Benjamin waded into the creek. “May I help you?”
“No, thank you.” She searched the creek bed for the stick. “I can manage.”
The dog sat at the edge of the water, the nub where his tail should be wagging playfully.
“I think he wants to join you.”
As if Benjamin’s observation had been a personalized invitation, the critter jumped in, splashing his mistress.
“Buddy, no!” She shielded her face in vain.
Bringing his fist to his mouth, he feigned a cough to stifle his laughter. Poor woman. This just wasn’t her day. She struggled to her feet and swiped wet tresses from her eyes. Without a glance in his direction, she lifted her soggy skirts and edged around him toward the creek bank.
Arms flailing, she wobbled as her foot slipped on a mossy rock.
Benjamin lunged forward and grabbed her waist, steadying the drenched woman. Mere inches apart, his gaze lowered to her rosy lips. He hadn’t noticed those before. “Allow me to assist you?”
She sighed. “I guess I have no choice. I lost my stick when I fell.”
With one arm wrapped around her waist, he grasped her elbow with his free hand and led her from the water.
Once on dry ground, she twisted the fabric of her skirt. Water pooled in the dirt beneath her. “Look what you’ve done!”
“What I’ve done?”
“Yes, I’m a mess.” Mud-caked toes peeked out from underneath the hem of her dress.
A beautiful mess. Dark, wet curls plastered themselves against her creamy skin. Yellow flecks in her eyes sparkled like gold in the sunlight. She may be rounder than the other women who’d sparked his interest, but she was by far the prettiest.
~ Review ~
Ruth Ann Sutton is the kind of heroine many readers will identify with. I mean, which females out there haven’t compared themselves unfavourably to other women at some point? Any hands? I’d venture to guess not. For those of us whose figures are a little (or a lot) rounder than we’d like, Ruth Ann’s story may hit even closer to home. From the most kindly meant advice right through to taunts and rejection, words have far greater sting than we credit, and they can bury themselves in our flesh and fester.
But it’s not just words about ourselves that can have a negative impact. One of the things I loved about this story was that it also showed the way in which we allow ourselves to be influenced by the things people say about others—to the point where other people’s opinions guide our behaviour to our detriment. In this respect, Ruth Ann and Benjamin stand in stark contrast, because Ruth Ann refuses to be cowed into standing down from her position as teacher in the Freedman’s School, irrespective of what form that pressure takes, whereas Benjamin is very conscious of the jabs and ribald jokes at Ruth Ann’s expense and how other people might view him by association.

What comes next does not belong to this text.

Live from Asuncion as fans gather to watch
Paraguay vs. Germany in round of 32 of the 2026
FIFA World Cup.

Ruth Ann was definitely a heroine close to my heart. If I’m honest, I would have to say I identified with Ruth Ann’s ‘pert opinions’ and stubbornness even more than her struggle with her self-image! I enjoyed her feistiness and her interactions with Benjamin, and I loved that she believed so strongly in educating freedmen and their families. Benjamin I found a little harder to identify with at times. I think a stronger foreshadowing of his struggle would have helped make one of his decisions, in particular, more understandable, but no one can doubt the earnestness of his desire to grow and become the man Ruth Ann needed him to be. And he enjoyed Ruth Ann’s feistiness as much as I did!
This was an engaging debut, and I hope we will be seeing more from Kelly Goshorn.

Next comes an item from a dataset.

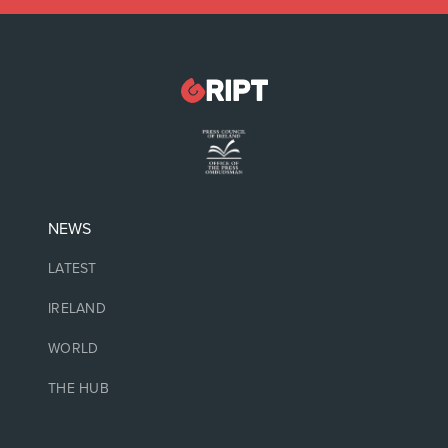
NEWS
LATEST
IRELAND
WORLD
THE HUB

I received a copy of this novel from the author. This has not influenced the content of my review, which is my honest and unbiased opinion.
~ About the Author ~
Kelly Goshorn weaves her affinity for history and her passion for God into uplifting stories of love, faith and family set in nineteenth century America. She is a member of American Christian Fiction Writers and Romance Writers of America. Kelly has been enjoying her own happily-ever-after with her husband and best friend, Mike, for 28 years. Together they have raised three children, four cats, two dogs, a turtle, a guinea pig, a gecko, and countless hamsters. Thankfully, not all at the same time. When she is not writing, Kelly enjoys spending time with her young adult children, scrapbooking with friends, board gaming with her husband, and spoiling her Welsh corgi, Levi.